From the listing, collect all lines containing the word "offenses".
____________________
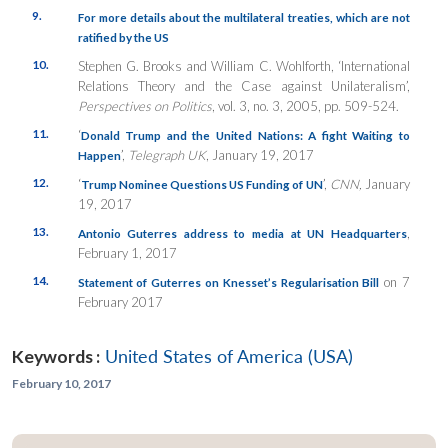
9.
For more details about the multilateral treaties, which are not
ratified by the US
10.
Stephen G. Brooks and William C. Wohlforth, ‘International
Relations Theory and the Case against Unilateralism’,
Perspectives on Politics
, vol. 3, no. 3, 2005, pp. 509-524.
11.
‘
Donald Trump and the United Nations: A fight Waiting to
’,
Telegraph UK
, January 19, 2017
Happen
12.
‘
’,
CNN,
January
Trump Nominee Questions US Funding of UN
19, 2017
13.
,
Antonio Guterres address to media at UN Headquarters
February 1, 2017
14.
on 7
Statement of Guterres on Knesset’s Regularisation Bill
February 2017
Keywords :
United States of America (USA)
February 10, 2017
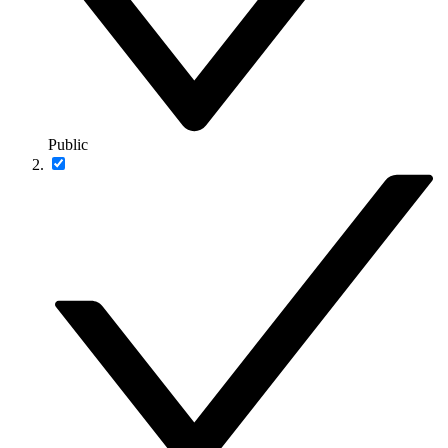
Public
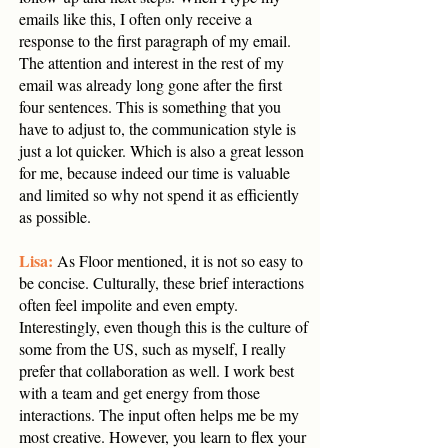
emails like this, I often only receive a
response to the first paragraph of my email.
The attention and interest in the rest of my
email was already long gone after the first
four sentences. This is something that you
have to adjust to, the communication style is
just a lot quicker. Which is also a great lesson
for me, because indeed our time is valuable
and limited so why not spend it as efficiently
as possible.
Lisa:
As Floor mentioned, it is not so easy to
be concise. Culturally, these brief interactions
often feel impolite and even empty.
Interestingly, even though this is the culture of
some from the US, such as myself, I really
prefer that collaboration as well. I work best
with a team and get energy from those
interactions. The input often helps me be my
most creative. However, you learn to flex your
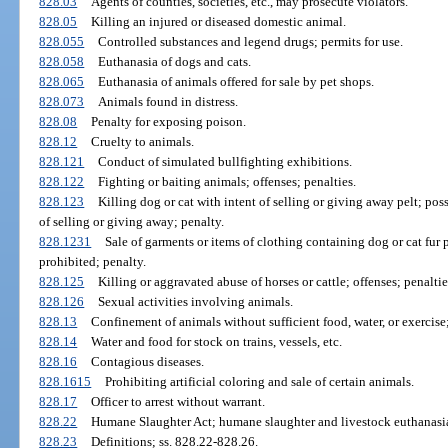
828.03
Agents of counties, societies, etc., may prosecute violators.
828.05
Killing an injured or diseased domestic animal.
828.055
Controlled substances and legend drugs; permits for use.
828.058
Euthanasia of dogs and cats.
828.065
Euthanasia of animals offered for sale by pet shops.
828.073
Animals found in distress.
828.08
Penalty for exposing poison.
828.12
Cruelty to animals.
828.121
Conduct of simulated bullfighting exhibitions.
828.122
Fighting or baiting animals; offenses; penalties.
828.123
Killing dog or cat with intent of selling or giving away pelt; poss
of selling or giving away; penalty.
828.1231
Sale of garments or items of clothing containing dog or cat fur p
prohibited; penalty.
828.125
Killing or aggravated abuse of horses or cattle; offenses; penaltie
828.126
Sexual activities involving animals.
828.13
Confinement of animals without sufficient food, water, or exercis
828.14
Water and food for stock on trains, vessels, etc.
828.16
Contagious diseases.
828.1615
Prohibiting artificial coloring and sale of certain animals.
828.17
Officer to arrest without warrant.
828.22
Humane Slaughter Act; humane slaughter and livestock euthanasia
828.23
Definitions; ss. 828.22-828.26.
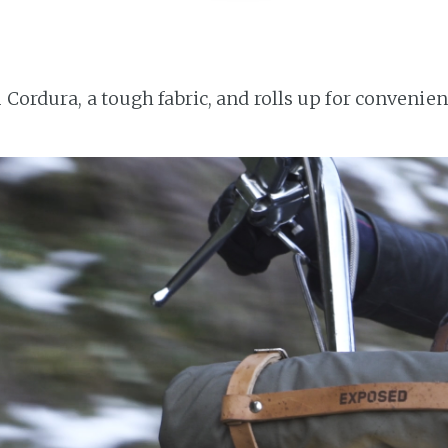
 Cordura, a tough fabric, and rolls up for convenien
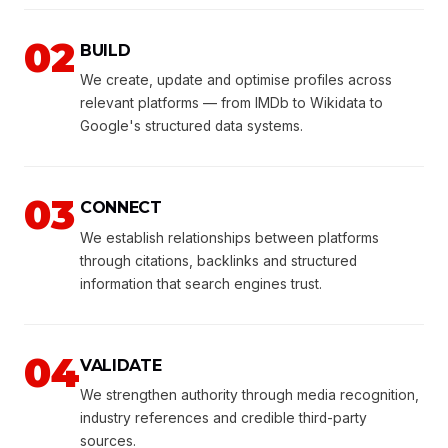
02
BUILD
We create, update and optimise profiles across
relevant platforms — from IMDb to Wikidata to
Google's structured data systems.
03
CONNECT
We establish relationships between platforms
through citations, backlinks and structured
information that search engines trust.
04
VALIDATE
We strengthen authority through media recognition,
industry references and credible third-party
sources.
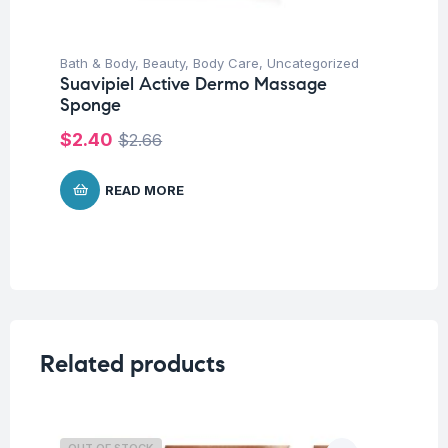
Bath & Body
,
Beauty
,
Body Care
,
Uncategorized
Suavipiel Active Dermo Massage
Sponge
$
2.40
$
2.66
READ MORE
Related products
OUT OF STOCK
O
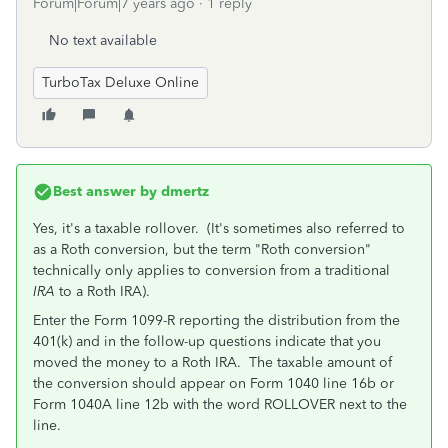
Forum|Forum|7 years ago
1 reply
No text available
TurboTax Deluxe Online
Best answer by
dmertz
Yes, it's a taxable rollover. (It's sometimes also referred to
as a Roth conversion, but the term "Roth conversion"
technically only applies to conversion from a traditional
IRA
to a Roth IRA).
Enter the Form 1099-R reporting the distribution from the
401(k) and in the follow-up questions indicate that you
moved the money to a Roth IRA. The taxable amount of
the conversion should appear on Form 1040 line 16b or
Form 1040A line 12b with the word ROLLOVER next to the
line.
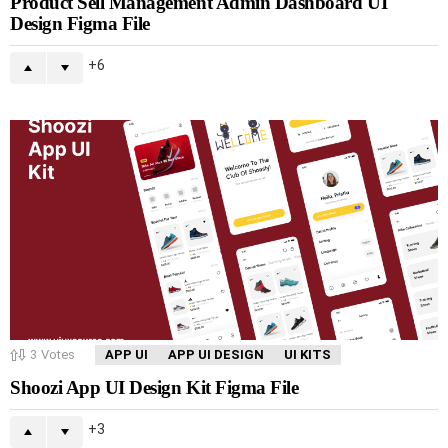
Product Sell Management Admin Dashboard UI
Design Figma File
6
3
Votes
APP UI
APP UI DESIGN
UI KITS
Shoozi App UI Design Kit Figma File
3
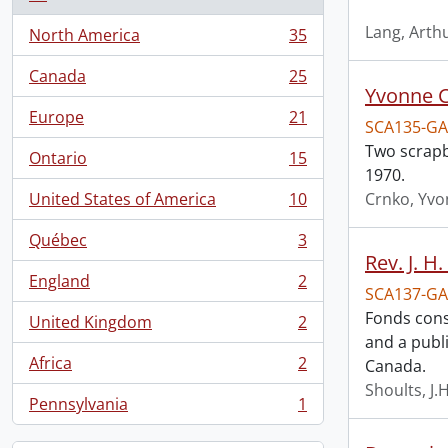
Lang, Arth
North America
35
, 35 results
Canada
25
, 25 results
Yvonne C
Europe
21
SCA135-GA
, 21 results
Two scrapb
Ontario
15
, 15 results
1970.
United States of America
10
Crnko, Yv
, 10 results
Québec
3
, 3 results
Rev. J. H
England
2
, 2 results
SCA137-GA
Fonds consi
United Kingdom
2
, 2 results
and a publ
Africa
2
Canada.
, 2 results
Shoults, J.H
Pennsylvania
1
, 1 results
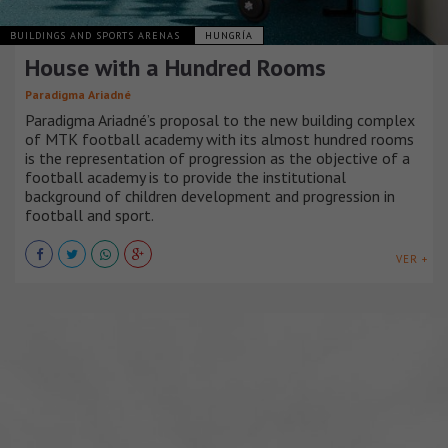
BUILDINGS AND SPORTS ARENAS
HUNGRÍA
House with a Hundred Rooms
Paradigma Ariadné
Paradigma Ariadné’s proposal to the new building complex
of MTK football academy with its almost hundred rooms
is the representation of progression as the objective of a
football academy is to provide the institutional
background of children development and progression in
football and sport.
VER +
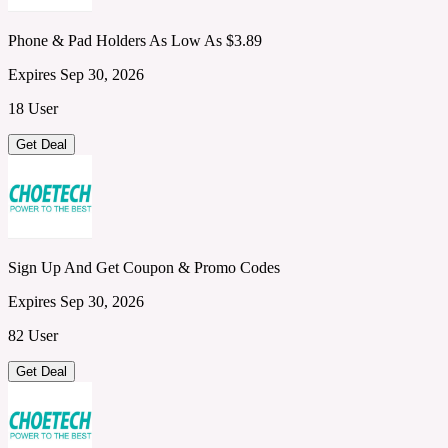
Phone & Pad Holders As Low As $3.89
Expires Sep 30, 2026
18 User
Get Deal
Sign Up And Get Coupon & Promo Codes
Expires Sep 30, 2026
82 User
Get Deal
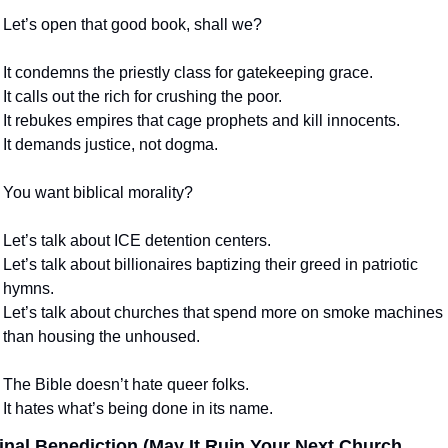
Let’s open that good book, shall we?
It condemns the priestly class for gatekeeping grace.
It calls out the rich for crushing the poor.
It rebukes empires that cage prophets and kill innocents.
It demands justice, not dogma.
You want biblical morality?
Let’s talk about ICE detention centers.
Let’s talk about billionaires baptizing their greed in patriotic 
hymns.
Let’s talk about churches that spend more on smoke machines 
than housing the unhoused.
The Bible doesn’t hate queer folks.
It hates what’s being done in its name.
inal Benediction (May It Ruin Your Next Church 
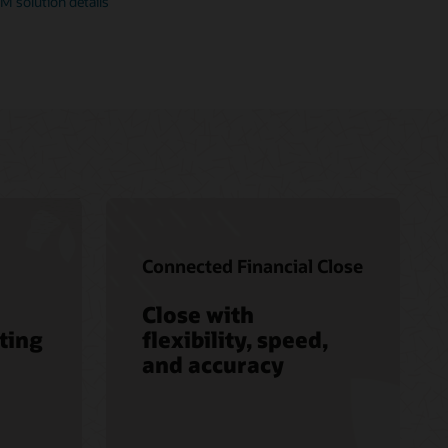
M solution details
Connected Financial Close
Close with
ting
flexibility, speed,
and accuracy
____________________
▶ [EXERCISE SOLUTION]:
Fighting or baiting animals; offenses; penalties.
Killing or aggravated abuse of horses or cattle; offenses; penaltie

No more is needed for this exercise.